Trust response to appeal

A mail archive version of this response is available here.

Subject: IETF Trust response to the appeal by John C Klensin

Date: Thursday, September 3 11:00 AM EDT 2009

The Trustees of the IETF Trust have reviewed the appeal from John C. Klensin dated July 18, 2009 (see the mail archive for full text of the appeal) and subsequent email discussions, with the following results.

First, the Trustees have prepared and circulated the “Trust Policy & Procedures” for community review. The draft document was sent to the IETF and other mail lists on 17 August 2009 with a subject of “Proposed Policy for Modifications to Trust Legal Provisions (TLP)” and is available at The Trustees prepared this set of procedure to ensure transparency. The procedures have been circulated to ensure that they are actually in line with community expectations. From the ongoing discussion it is clear to the Trust that the document as published does not capture the fine distinctions between policy (as set by the community) and procedures (as proposed by the Trust and reviewed by the community). When the community discussion is complete, the resulting document will be announced and posted on the IETF Trust web page.

Second, the Trustees have obtained professional assistance for scribing and, while the Trustees are still looking for volunteer scribes, the Trustees will continue to use professional assistance for as long as is necessary. With this help, the Trustees have posted all Minutes for 2008 and 7 out of 10 Minutes for 2009. The remaining Minutes are in the process of preparation and review and should be posted in September. We have heard your later message on the sparseness of some of the descriptions and will try to improve the content to be more descriptive on what transpired.

Third, the Trustees were proactive. In the draft TLP the Trustees put forward a way that the IETF Trust could accommodate documents from the non-IETF streams. The community review of this proposal was overwhelmingly negative. This request for review was submitted prior to any conclusion or consensus of that discussion being announced. It is clear that the community does not want the Trustees to be proactive in this manner. Therefore the Trustees will not take any action regarding these streams until the Trustees are formally are asked to do so, most likely by the publication of an RFC in the relevant stream.

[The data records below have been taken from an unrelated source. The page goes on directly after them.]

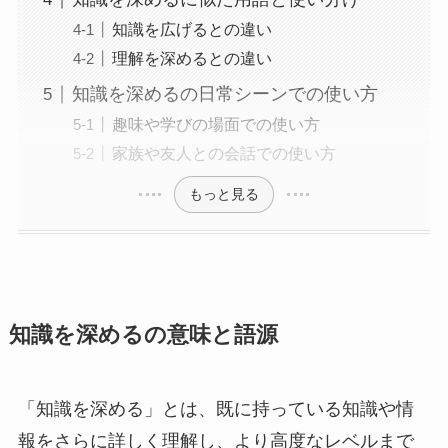
知識を広げるとの違い
理解を深めるとの違い
知識を深めるの日常シーンでの使い方
趣味や学びの場面での使い方
家族や友人との会話での使い方
もっと見る
知識を深めるの意味と語源
「知識を深める」とは、既に持っている知識や情
報をさらに詳しく理解し、より高度なレベルまで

The Trustees expect such requests will be posted an Internet-Drafts prior to publication as an RFC. The Trustees are legally committed to follow the Trust Agreement (see, and, to avoid a request to take any action that conflicts with the Trust Agreement, the Trustees will provide comments on these Internet-Drafts regarding their compatibility or conflict with the Trust Agreement. While the Trustees do not anticipate a problem, the Trustees must be the final authority in determining whether a requested action is in conflict with the Trust Agreement, and the Trustees must reject any request that does so. In the unlikely event that such a request is published in an RFC, the Trustees will explain the rationale for rejection, and the Trustees will work with the affected community to reach an agreeable solution.

Fourth, the Trustees believe that the Trust Agreement has sufficient scope to allow support of the non-IETF streams, and this is supported by advice of the Trust’s counsel. Section 2.1 of the Trust Agreement describe the purpose of the IETF Trust:

2.1 Purpose. The purposes for which the Trust is organized and operated are to engage exclusively in such charitable, educational, and scientific activities as may qualify it for exemption from federal income tax under Section 501(c-3) of the Code (as defined below). Such purposes include, but are not limited to, the advancement of education and public interest by acquiring, holding, maintaining and licensing certain existing and future intellectual property and other property used in connection with the Internet standards process and its administration, for the advancement of the science and technology associated with the Internet and related technology.

Fifth, the Trustees are abiding by the provisions of BCP 101. The Trustees are fully in agreement with this requirement for openness, transparency, and accountability, and are making a conscious effort to increase their reporting and community interaction.

The Trustees thank John C. Klensin for bringing these issues to our attention, and the Trustees hope that this response resolves all of his concerns.